(Page images and extracted text)
::::
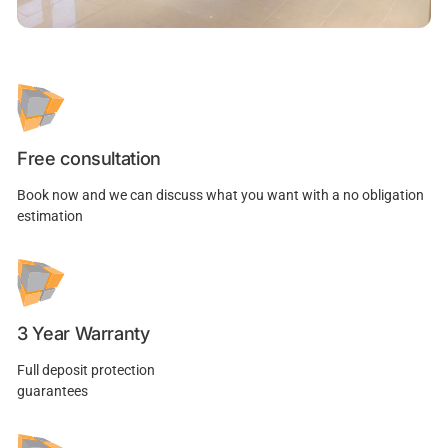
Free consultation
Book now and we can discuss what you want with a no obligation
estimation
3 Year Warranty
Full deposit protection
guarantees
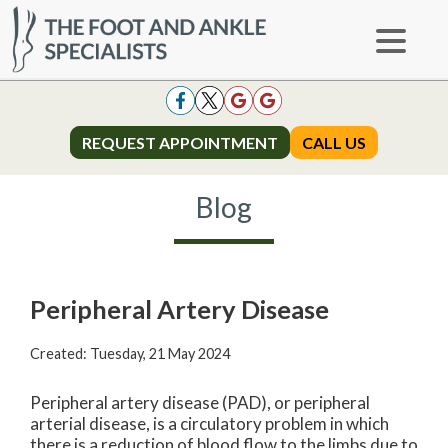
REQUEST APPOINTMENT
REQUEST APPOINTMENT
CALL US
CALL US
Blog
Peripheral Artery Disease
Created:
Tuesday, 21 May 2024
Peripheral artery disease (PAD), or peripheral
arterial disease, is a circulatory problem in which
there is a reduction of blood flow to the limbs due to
::::
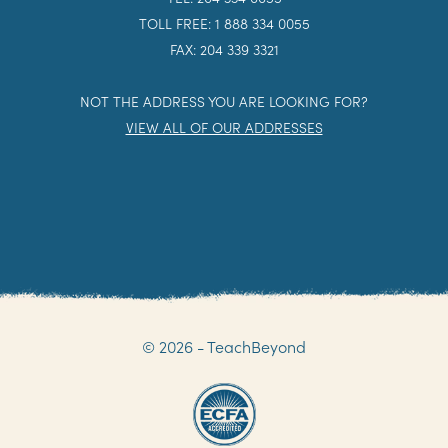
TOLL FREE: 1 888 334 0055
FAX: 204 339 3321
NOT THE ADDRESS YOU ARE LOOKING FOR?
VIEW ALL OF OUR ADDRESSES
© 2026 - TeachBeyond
::::
Required action
Write down again, exactly as given, only the lines above that fall from the line with "arterial disease, is" to the line with "there is a reduction", inclusive.

Output below
arterial disease, is a circulatory problem in which
there is a reduction of blood flow to the limbs due to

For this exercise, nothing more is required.